Sıdkta zirveyi tutan enbiyâ-i izâm kalb, söz ve davranış bütünlüğü içinde tamamen Allah´a kilitlenmiş kimselerdir. Bu ölçüdeki sıdkla ittisafı “Allah´ın sadık bir bendesi olma´ mânâsına anlamak da mümkündür. Bu itibarla da nebilere, Allah´ın boynu tasmalı birer kapıkulu, bizlere de onların halâyıkı nazarıyla bakabiliriz. Evet onlar, “Allah´ın kendilerine buyurduklarına karşı gelmeyen ve emredildiklerini yapan melekler.” gibi emredilen şeyleri harfiyen yerine getirir ve göz açıp kapayıncaya kadar dahi olsa muhalefet mülâhazasına girmezler. Bazıları onlar için değişik mütalâalarda bulunsalar da, enbiyâ-i izâmın sıfatları mevzuunda bizim mülâhazamız budur. Onlar hakkında Kur´ân-ı Kerim´de tedip mahiyetinde söylenen sözler, onların hayallerine akseden bir şeyin daha baştan önünü kesmeye matuf ilâhî tembih demektir.

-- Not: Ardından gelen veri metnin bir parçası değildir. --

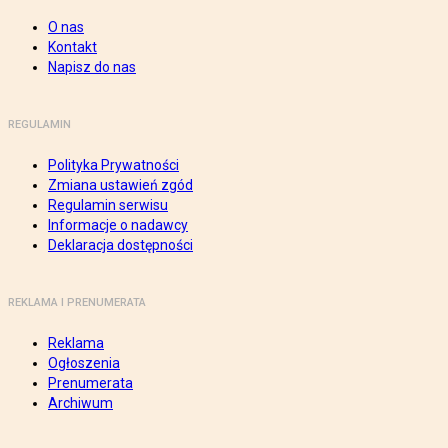
O nas
Kontakt
Napisz do nas
REGULAMIN
Polityka Prywatności
Zmiana ustawień zgód
Regulamin serwisu
Informacje o nadawcy
Deklaracja dostępności
REKLAMA I PRENUMERATA
Reklama
Ogłoszenia
Prenumerata
Archiwum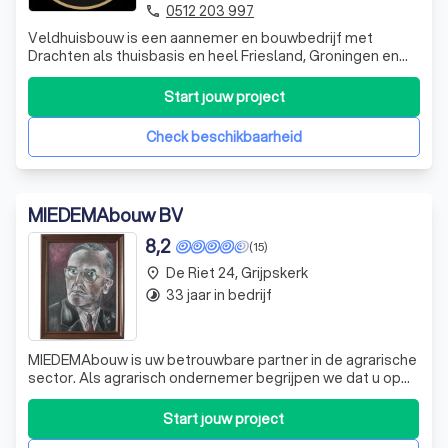
elektriciens of stukadoors. De aannemer vormt jouw vaste
0512 203 997
phone
aanspreekpunt en houdt je regelmatig op de hoogte van de
Veldhuisbouw is een aannemer en bouwbedrijf met
voortgang.
Drachten als thuisbasis en heel Friesland, Groningen en
Drenthe als werkgebied. Voor particulieren én bedrijven
verzorgen wij complete verbouwingen,
Start jouw project
badkamerrenovaties, stucwerk, buitenschilderwerk,
5. Oplevering
maatwerk interieur en alles daartussenin ruim 35 die
Check beschikbaarheid
Is het project afgerond, dan volgt een laatste controle.
Samen met de aannemer loop je het resultaat na en
bespreek je eventuele opleverpunten. Pas als alles naar wens
MIEDEMAbouw BV
is, wordt het project officieel opgeleverd.
8,2
(15)
De Riet 24, Grijpskerk
place
33 jaar in bedrijf
timelapse
MIEDEMAbouw is uw betrouwbare partner in de agrarische
sector. Als agrarisch ondernemer begrijpen we dat u op
zoek bent naar kwaliteit, betrouwbaarheid en efficiëntie.
Wij onderscheiden ons door onze expertise en toewijding
Start jouw project
aan elke opdracht die we aannemen. Onze diensten zijn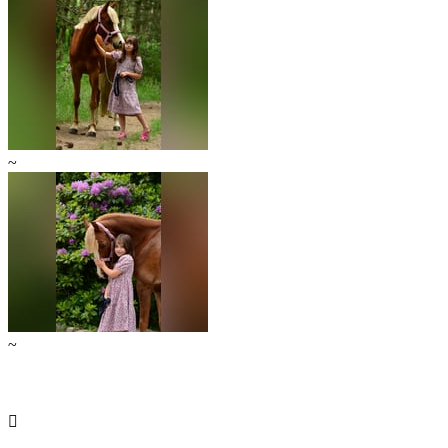
~
~
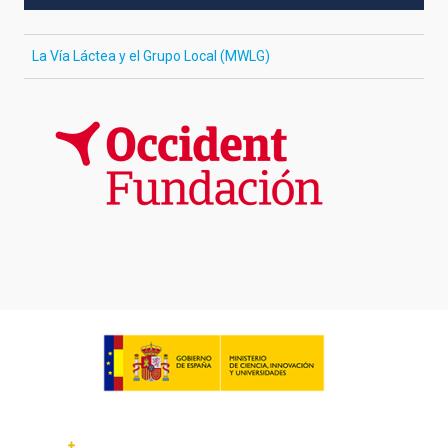
La Vía Láctea y el Grupo Local (MWLG)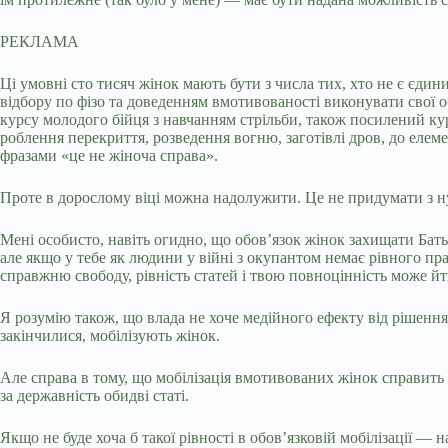
РЕКЛАМА
Ці умовні сто тисяч жінок мають бути з числа тих, хто не є єдин
відбору по фізо та доведенням вмотивованості виконувати свої о
курсу молодого бійця з навчанням стрільби, також посилений кур
роблення перекриття, розведення вогню, заготівлі дров, до елем
фразами «це не жіноча справа».
Проте в дорослому віці можна надолужити. Це не придумати з ну
Мені особисто, навіть огидно, що обовʼязок жінок захищати Бат
але якщо у тебе як людини у війні з окупантом немає рівного пра
справжню свободу, рівність статей і твою повноцінність може й
Я розумію також, що влада не хоче медійного ефекту від рішення
закінчилися, мобілізують жінок.
Але справа в тому, що мобілізація вмотивованих жінок справить
за державність обидві статі.
Якщо не буде хоча б такої рівності в обовʼязковій мобілізації — 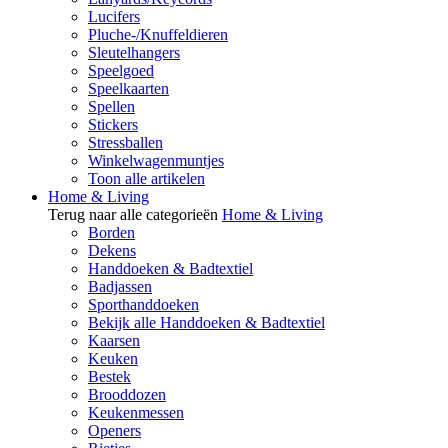
Lucifers
Pluche-/Knuffeldieren
Sleutelhangers
Speelgoed
Speelkaarten
Spellen
Stickers
Stressballen
Winkelwagenmuntjes
Toon alle artikelen
Home & Living
Terug naar alle categorieën
Home & Living
Borden
Dekens
Handdoeken & Badtextiel
Badjassen
Sporthanddoeken
Bekijk alle Handdoeken & Badtextiel
Kaarsen
Keuken
Bestek
Brooddozen
Keukenmessen
Openers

Enbiyâ-i izâm, daima iç-dış bütünlüğü içinde yaşamışlardır. Aksi takdirde onların hayatlarında az bir inhiraf söz konusu olsa, hemen hızlı bir tembihle kalblerinin yanına getirilirler. Nitekim “Eğer (Peygamber) bize atfen bazı sözler uydurmuş olsaydı, elbette onu kıskıvrak yakalardık. Sonra onun can damarını koparırdık (onu yaşatmazdık). Hiçbiriniz buna mâni de olamazdınız.” mealindeki âyet, onların durum ve konumlarındaki böyle bir ciddiyeti hatırlatır.

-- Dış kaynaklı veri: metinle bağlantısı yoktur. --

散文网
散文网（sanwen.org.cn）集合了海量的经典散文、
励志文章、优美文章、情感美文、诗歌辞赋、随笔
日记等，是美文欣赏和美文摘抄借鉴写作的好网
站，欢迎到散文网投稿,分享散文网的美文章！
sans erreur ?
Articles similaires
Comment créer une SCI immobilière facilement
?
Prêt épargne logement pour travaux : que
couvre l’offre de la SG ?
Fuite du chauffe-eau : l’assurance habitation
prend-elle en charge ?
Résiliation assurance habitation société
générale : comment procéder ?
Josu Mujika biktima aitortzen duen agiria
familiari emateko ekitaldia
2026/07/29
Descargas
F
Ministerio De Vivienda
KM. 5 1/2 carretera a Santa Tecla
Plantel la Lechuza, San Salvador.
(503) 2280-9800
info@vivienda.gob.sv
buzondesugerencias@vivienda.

Nebilerden sonra en büyük sıddîk, Hz. Ebû Bekir´dir.
“Sıddîk”, bağlı bulunduğu şeyi her şeye tercih edecek kadar dengeli ve temkinli olan ve bütün hayatını ona göre programlayıp yaşayan insan ise –ki öyledir– Hz. Ebû Bekir en büyük sıddîktir.